P2P doesn't offer as many experience consistency guarantees and in general adds a lot of complexity (=cost) that doesn't exist in a client server model. Even if you went full bore on P2P you still have to maintain a significant portion of the centralized infrastructure both to seed new content as well as for clients that aren't good P2P candidates (poor connections, limited asymmetric connections, heavily limited data connections). Once you got through all of those technical issues even if you found you could overall save cost by reducing the core infrastructure... it rides on the premise customers are going to be fine with their devices using their upload (both active bandwidth and total data) at the same price as when it was a hosted service.

But yes I imagine licensing is definitely an issue too. Right now only certain shows can be saved offline to a device and only for very restricted periods of time for the same reason. It's also worth noting in many cases Netflix doesn't pay for bandwidth.


Thanks for the detailed answer!

It's already there. The piratebay already serves me movies at 200 MBps with almost zero infrastructure cost. It's probably more a licensing issue like you said.


It's "not already there" as what torrents do is not the same as what Netflix does even though both are related to media delivery. Try seeking on a torrent which only caches the local blocks and getting the same seek delay, try getting instant start and seek when 1 million people are watching a launch, try getting people to pay you the same amount to use their upload, try getting the same battery life on a torrent as a single HTTPS stream using burst intervals. As I said P2P doesn't offer as many experience consistency guarantees and has many other problems. Licensing is just one of many issues.

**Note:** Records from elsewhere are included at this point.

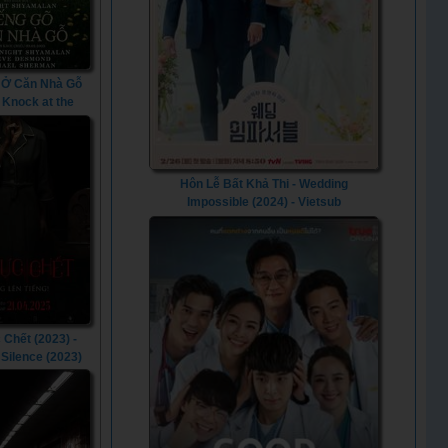
 Ở Căn Nhà Gỗ
- Knock at the
in (2023)
Hôn Lễ Bất Khả Thi - Wedding
Impossible (2024) - Vietsub
Chết (2023) -
 Silence (2023)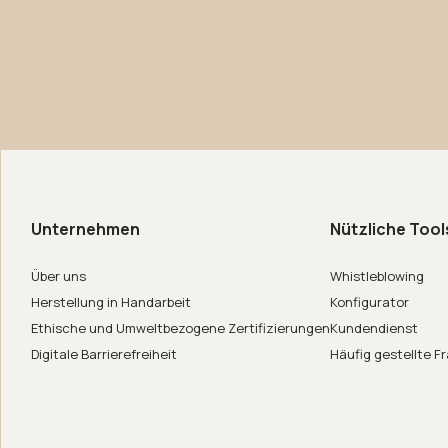
 uns
de in Italy
Unternehmen
Nützliche Tool
er
Über uns
Whistleblowing
Herstellung in Handarbeit
Konfigurator
Ethische und Umweltbezogene Zertifizierungen
Kundendienst
Digitale Barrierefreiheit
Häufig gestellte F
ar System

Of course for free many people are willing to live with starting and seeking being slow or battery life being worse or having to allocate the storage up front or using their upload and so on but again the question is can it fit in the cost offset of some of the centralized infrastructure not what you could do for free. I don't have anything against torrents, quite the opposite I am quite a heavy user of BOTH streaming services and torrenting due to DRM restrictions on quality for some of my devices, but it isn't a single issue problem like you are pressing to make it be.

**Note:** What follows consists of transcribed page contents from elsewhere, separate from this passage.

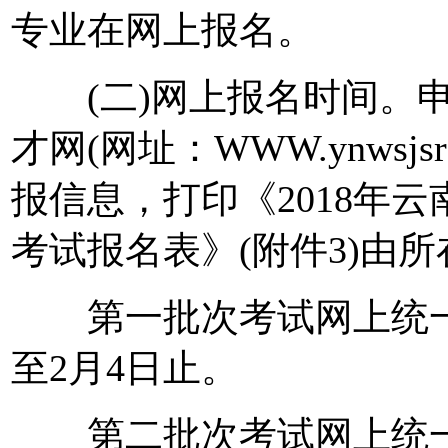
专业在网上报名。
(二)网上报名时间。申
才网(网址：WWW.ynwsj
报信息，打印《2018年
考试报名表》(附件3)由
第一批次考试网上统一报名
至2月4日止。
第二批次考试网上统一报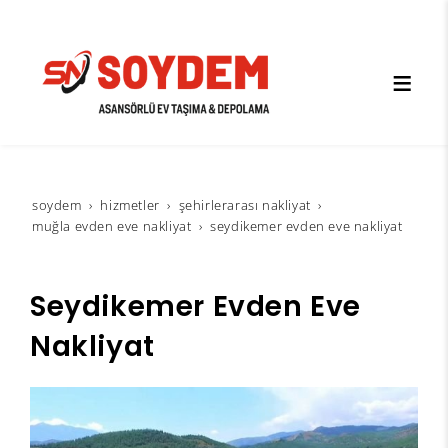
soydem
hi̇zmetler
şehirlerarası nakliyat
muğla evden eve nakliyat
seydikemer evden eve nakliyat
Seydikemer Evden Eve
Nakliyat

For some internal distributed action Netflix has made IPFS into something they can use but not for end delivery https://blog.ipfs.io/2020-02-14-improved-bitswap-for-contain...


Residential connections have much lower upload speeds than their download speed. That can impact web browsing speeds because outgoing packets can saturate the bandwidth and delay TCP handshake packets. This is a problem I've been having constantly with my Comcast internet connection. If the net feels slow, I check if something's doing some large upload despite that it's gigabit. I've tried QoS, managed switches etc, none helped the situation. P2P is a no-no from that perspective, in addition to other valid points until same up/down speeds become a norm (miss you Sonic!).

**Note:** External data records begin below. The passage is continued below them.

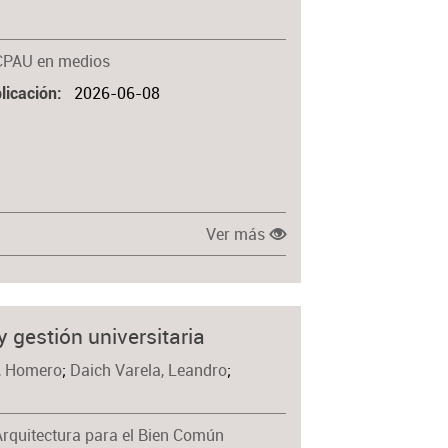
Materia
CPAU en medios
2026-06-08
licación
Ver más
 gestión universitaria
r, Homero
;
Daich Varela, Leandro
;
Arquitectura para el Bien Común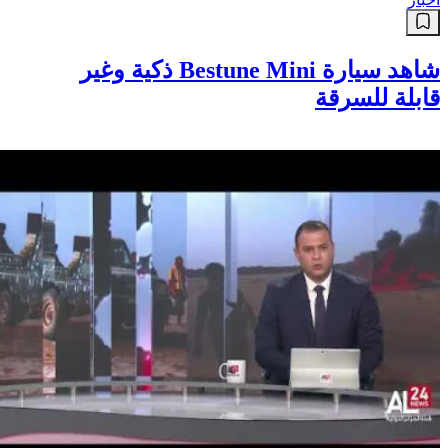
شاهد سيارة Bestune Mini ذكية وغير
قابلة للسرقة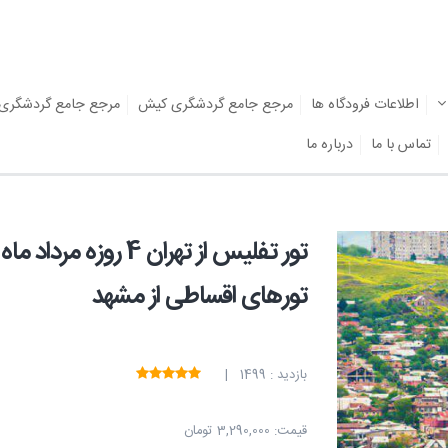
اطلاعات فرودگاه ها
مرجع جامع گردشگری کیش
مرجع جامع گردشگری
تماس با ما
درباره ما
تور تفلیس از تهران 4
تورهای اقساطی از مشهد
بازدید : 1499 |
قیمت:
3,290,000 تومان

wouldn't p2p mean that the client receiving somehow participates in the sharing too? that wouldn't go well with some internet plan caps


Maybe dumb question, but does p-2-p work on native TV apps, chromecast, etc ? I know it does if you run a client app on Windows or Mac


If Netflix had made P2P the standard ten years ago then TVs and Chromecasts would support P2P today. But they didn't so they don't.


That's not P2P in quite the same sense of the above was talking about. Chromecast is client/server it's just your device can become the server or instruct the Chromecast to connect to a certain server.


Right, but can that realistically be done?